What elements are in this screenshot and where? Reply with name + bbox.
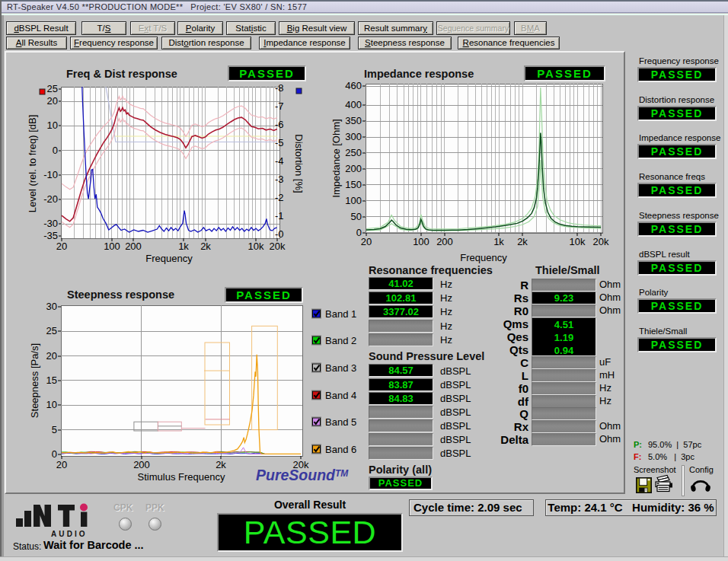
svg-text:50: 50 (351, 211, 362, 222)
svg-text:15: 15 (46, 375, 57, 386)
svg-text:-30: -30 (43, 218, 58, 229)
svg-text:Band 2: Band 2 (325, 335, 356, 346)
svg-text:-5: -5 (275, 137, 284, 148)
svg-text:10k: 10k (570, 236, 586, 247)
svg-text:100: 100 (104, 241, 120, 252)
svg-text:Band 5: Band 5 (325, 416, 356, 428)
svg-text:Frequency: Frequency (460, 252, 507, 263)
svg-text:Distortion [%]: Distortion [%] (293, 134, 305, 193)
svg-text:5: 5 (52, 424, 57, 435)
svg-text:2k: 2k (200, 241, 211, 252)
svg-text:200: 200 (133, 459, 150, 470)
svg-text:20k: 20k (270, 241, 286, 252)
svg-text:0: 0 (52, 448, 57, 460)
svg-text:20: 20 (56, 241, 67, 252)
svg-text:-2: -2 (275, 192, 284, 203)
svg-text:-0: -0 (275, 228, 284, 240)
svg-text:Impedance [Ohm]: Impedance [Ohm] (330, 119, 342, 197)
svg-text:20: 20 (56, 459, 67, 470)
svg-text:200: 200 (125, 241, 142, 252)
svg-text:Level (rel. to freq) [dB]: Level (rel. to freq) [dB] (27, 115, 38, 213)
svg-text:-7: -7 (275, 100, 284, 112)
svg-text:-6: -6 (275, 119, 284, 130)
svg-text:100: 100 (413, 236, 429, 247)
svg-text:150: 150 (345, 179, 362, 190)
svg-text:TM: TM (335, 468, 349, 479)
svg-text:1k: 1k (493, 236, 504, 247)
svg-text:20: 20 (47, 95, 58, 107)
svg-text:200: 200 (345, 163, 362, 174)
svg-text:Band 3: Band 3 (325, 362, 356, 374)
svg-text:250: 250 (345, 147, 362, 158)
svg-text:20k: 20k (593, 236, 609, 247)
svg-text:10: 10 (46, 399, 57, 410)
svg-text:-3: -3 (275, 174, 284, 185)
svg-text:2k: 2k (517, 236, 528, 247)
svg-text:Steepness [Pa/s]: Steepness [Pa/s] (29, 343, 40, 418)
svg-text:460: 460 (345, 80, 362, 91)
svg-text:350: 350 (345, 115, 362, 126)
svg-text:Frequency: Frequency (145, 253, 193, 264)
svg-text:25: 25 (47, 83, 58, 94)
svg-text:Band 1: Band 1 (325, 308, 356, 320)
svg-text:10k: 10k (248, 241, 264, 252)
svg-text:-4: -4 (275, 155, 284, 167)
svg-text:AUDIO: AUDIO (51, 530, 88, 538)
svg-text:1k: 1k (178, 241, 189, 252)
svg-text:Band 4: Band 4 (325, 390, 356, 401)
svg-text:100: 100 (345, 195, 362, 206)
svg-text:10: 10 (47, 120, 58, 131)
svg-text:300: 300 (345, 131, 362, 142)
svg-text:25: 25 (46, 325, 57, 336)
svg-text:Band 6: Band 6 (325, 444, 356, 455)
svg-text:-8: -8 (275, 82, 284, 94)
svg-text:200: 200 (436, 236, 453, 247)
svg-text:400: 400 (345, 99, 362, 110)
svg-text:2k: 2k (216, 459, 226, 470)
svg-text:0: 0 (53, 145, 58, 156)
svg-text:30: 30 (46, 301, 57, 312)
svg-text:20: 20 (46, 350, 57, 362)
svg-text:20: 20 (361, 236, 372, 247)
svg-text:PureSound: PureSound (256, 467, 336, 483)
svg-text:-20: -20 (43, 193, 58, 205)
svg-text:-35: -35 (43, 230, 58, 241)
svg-text:-10: -10 (43, 169, 58, 180)
svg-text:-1: -1 (275, 210, 284, 222)
svg-text:Stimulus Frequency: Stimulus Frequency (138, 471, 225, 483)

•••

§ GOAL OF THE EXERCISE: Show all lines above holding the word "Band".

§ SOLUTION FOR THIS TASK:
svg-text:Band 2: Band 2 (325, 335, 356, 346)
svg-text:Band 5: Band 5 (325, 416, 356, 428)
svg-text:Band 3: Band 3 (325, 362, 356, 374)
svg-text:Band 1: Band 1 (325, 308, 356, 320)
svg-text:Band 4: Band 4 (325, 390, 356, 401)
svg-text:Band 6: Band 6 (325, 444, 356, 455)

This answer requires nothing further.